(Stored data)
◇ ◇ ◇
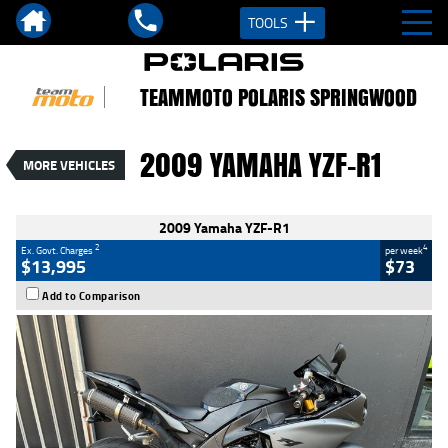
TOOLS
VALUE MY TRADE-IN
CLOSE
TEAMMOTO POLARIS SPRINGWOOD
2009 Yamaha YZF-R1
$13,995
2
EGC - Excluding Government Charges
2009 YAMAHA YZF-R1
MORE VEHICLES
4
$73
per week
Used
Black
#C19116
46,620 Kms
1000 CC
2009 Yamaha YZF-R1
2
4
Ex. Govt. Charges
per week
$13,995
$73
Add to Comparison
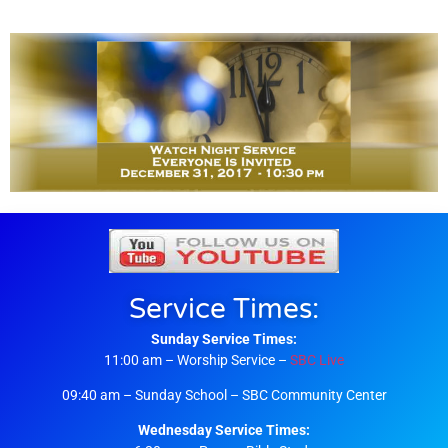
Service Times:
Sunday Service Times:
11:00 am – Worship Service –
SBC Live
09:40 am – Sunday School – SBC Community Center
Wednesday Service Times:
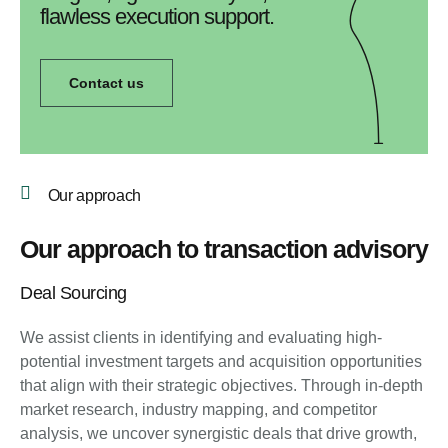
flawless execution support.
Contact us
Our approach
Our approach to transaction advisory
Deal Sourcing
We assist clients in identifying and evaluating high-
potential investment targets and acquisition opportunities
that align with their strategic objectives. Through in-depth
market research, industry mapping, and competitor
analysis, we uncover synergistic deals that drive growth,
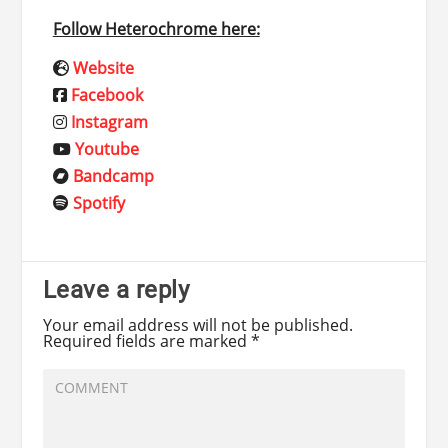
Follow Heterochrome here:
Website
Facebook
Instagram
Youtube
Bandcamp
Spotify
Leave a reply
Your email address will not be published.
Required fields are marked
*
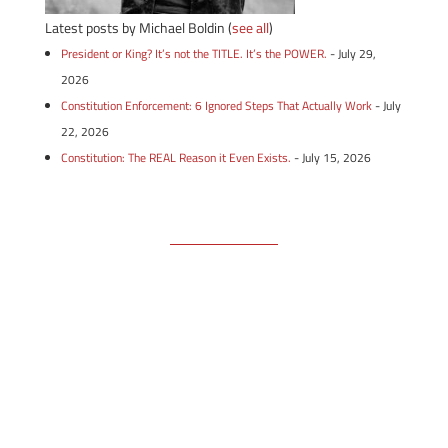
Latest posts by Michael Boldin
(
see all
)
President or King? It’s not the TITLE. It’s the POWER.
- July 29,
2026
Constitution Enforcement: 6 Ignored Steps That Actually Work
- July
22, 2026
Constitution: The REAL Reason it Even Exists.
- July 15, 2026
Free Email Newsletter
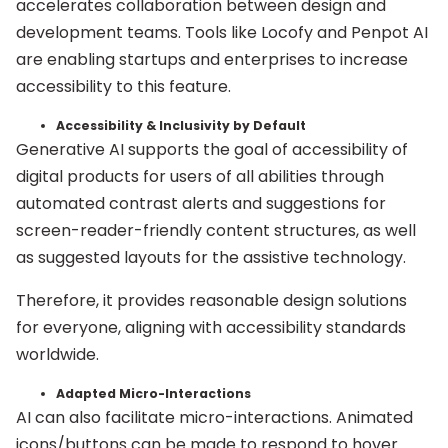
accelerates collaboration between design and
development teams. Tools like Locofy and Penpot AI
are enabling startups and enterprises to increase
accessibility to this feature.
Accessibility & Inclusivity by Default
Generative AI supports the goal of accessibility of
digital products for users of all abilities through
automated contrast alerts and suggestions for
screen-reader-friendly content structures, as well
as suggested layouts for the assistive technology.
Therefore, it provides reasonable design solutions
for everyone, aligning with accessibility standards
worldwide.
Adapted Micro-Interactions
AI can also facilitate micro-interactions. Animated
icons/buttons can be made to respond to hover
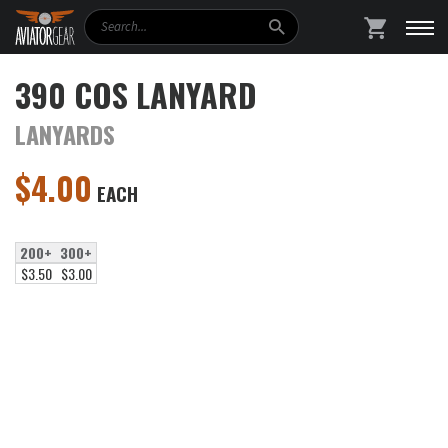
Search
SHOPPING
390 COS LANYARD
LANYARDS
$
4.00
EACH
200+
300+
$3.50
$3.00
◇ ◇ ◇
Exercise directions: Search the entries above for the word "Constitution", and copy every line where it occurs.

Solution:
Constitution Enforcement: 6 Ignored Steps That Actually Work
Constitution: The REAL Reason it Even Exists.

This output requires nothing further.